This has been split into three eposodes:-
Vidya’s LinkedIn Profile – https://www.linkedin.com/in/vidyavrat/
Also, read my previous post on microservices here – https://www.mariogerard.com/microservices/
We talk about :- TPM Podcast with Vidya Vrat Agarwal on Microservices.
Vidya’s Interesting LinkedIn Posts TPM Podcast with Vidya Vrat Agarwal on Microservices.
Thank you ! Hope you enjoed it !
The microservices architecture style is an evolution of the Monolith SOA (Service Oriented Architecture) architecture style. The difference between the SOA and microservice approach is how these are being developed and operationalized. With every new technology addition, our responsibility also increases to be abreast of pros-and-cons the new member has, and the pain points it is designed to solve. TPM Podcast with Vidya Vrat Agarwal on Microservices.
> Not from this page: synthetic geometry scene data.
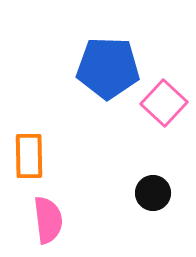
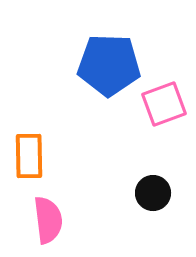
blue pentagon: moved 1 px right, 3 px up
pink square: moved 1 px down; rotated 27 degrees clockwise
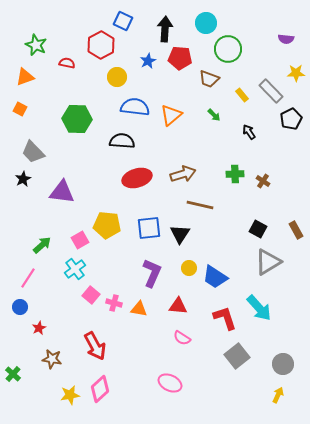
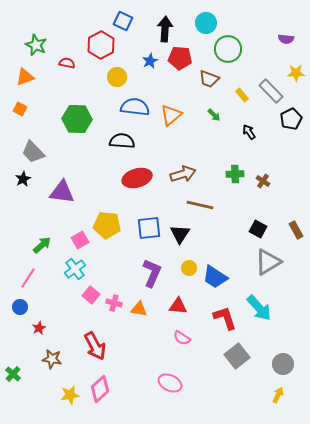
blue star at (148, 61): moved 2 px right
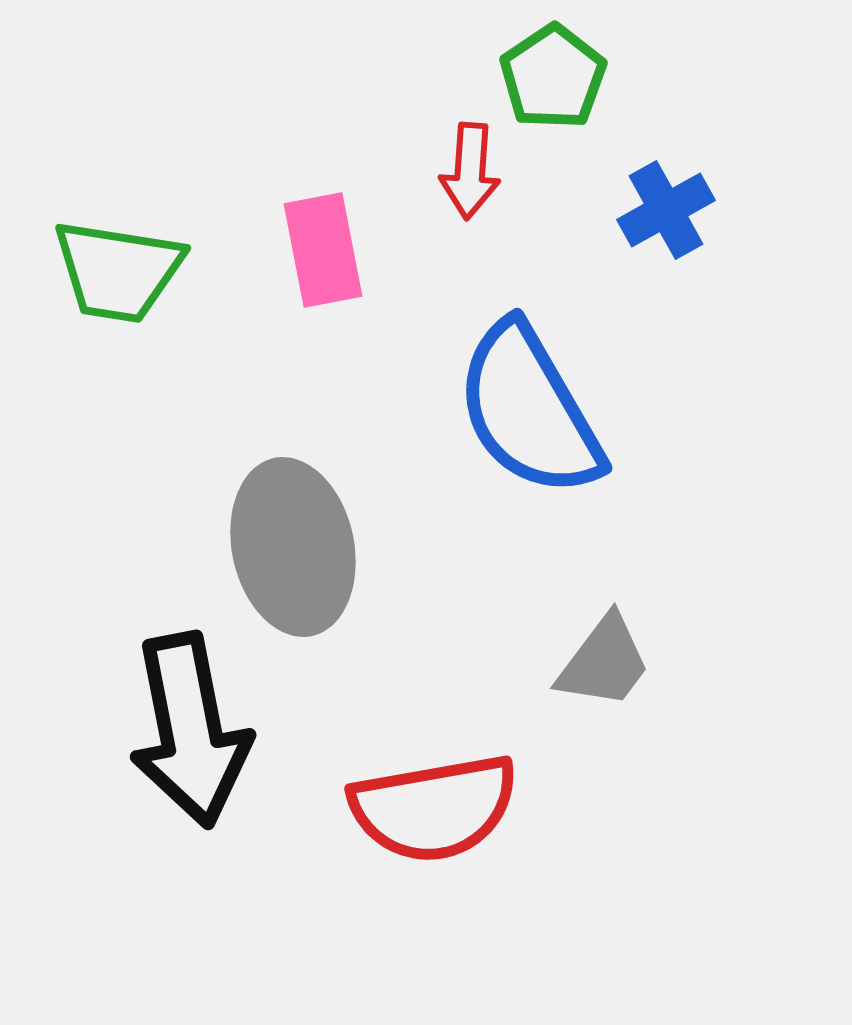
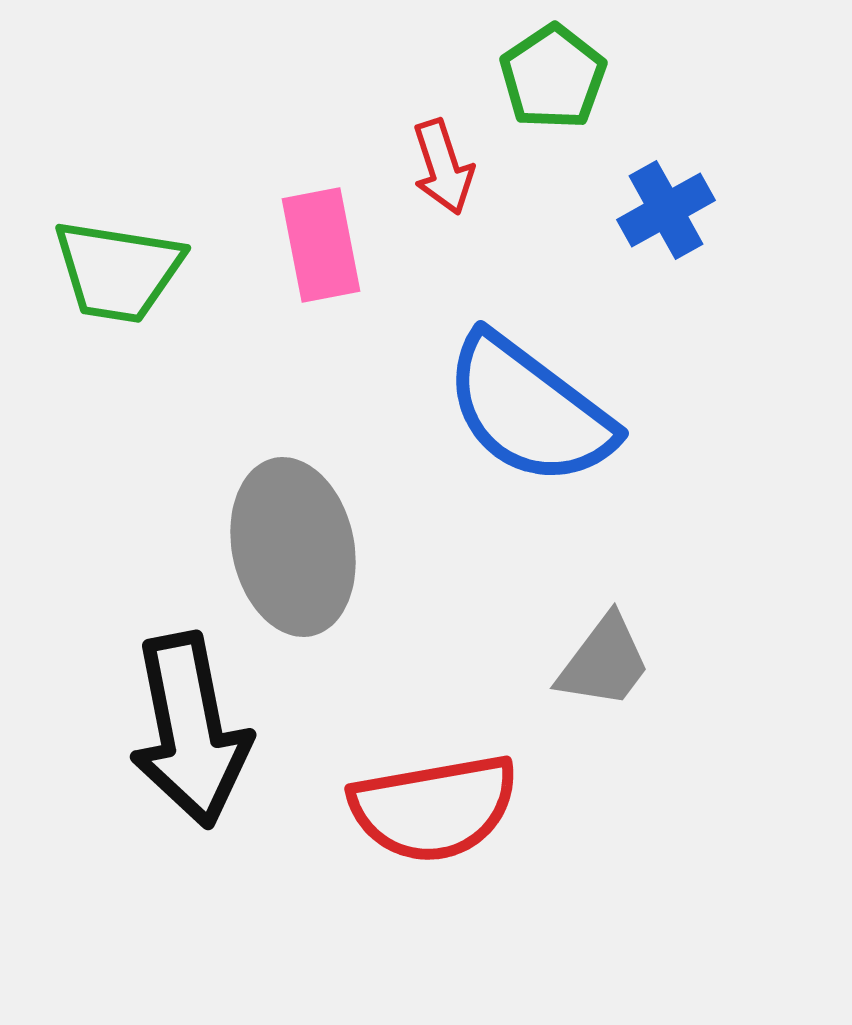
red arrow: moved 27 px left, 4 px up; rotated 22 degrees counterclockwise
pink rectangle: moved 2 px left, 5 px up
blue semicircle: rotated 23 degrees counterclockwise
Think of any MVC pattern-based API codebase, where all your controllers and POJOs (Plain Old Java Objects) or POCOs (Plain Old C# Objects) were developed, build and deployed as a single unit, and for almost all the times a single data store was used for the enterprise. I.e. One database is housing all the tables for various responsibilities, for example, Customer, Payment, Order, Inventory, Shipping, Billing, etc. as shown in the logical architecture diagram below. I.e. all the various responsibilities are together.
Monolith Pros:
• Less Cross-cutting Concerns: Being monolith and having all the responsibilities together, single or few implementations can cover all the major cross-cutting concerns such as security, logging. TPM Podcast with Vidya Vrat Agarwal on Microservices.
• Less Operational Overhead: Having one large monolith application means there’s only one application you need to set up logging, monitoring, testing for. It’s also generally less complex to deploy, scale, secure and operationalize.
• Performance: There can also be performance advantages since shared-memory access is faster than inter-process communication (IPC).
Monolith Cons:
• Tightly Coupled: Monolithic app services tend to get tightly coupled and entangled as the application evolves, making it difficult to isolate services for purposes such as independent scaling or code maintainability.
• Harder to Understand: Due to many dependencies, monolithic architecture easily become harder to understand.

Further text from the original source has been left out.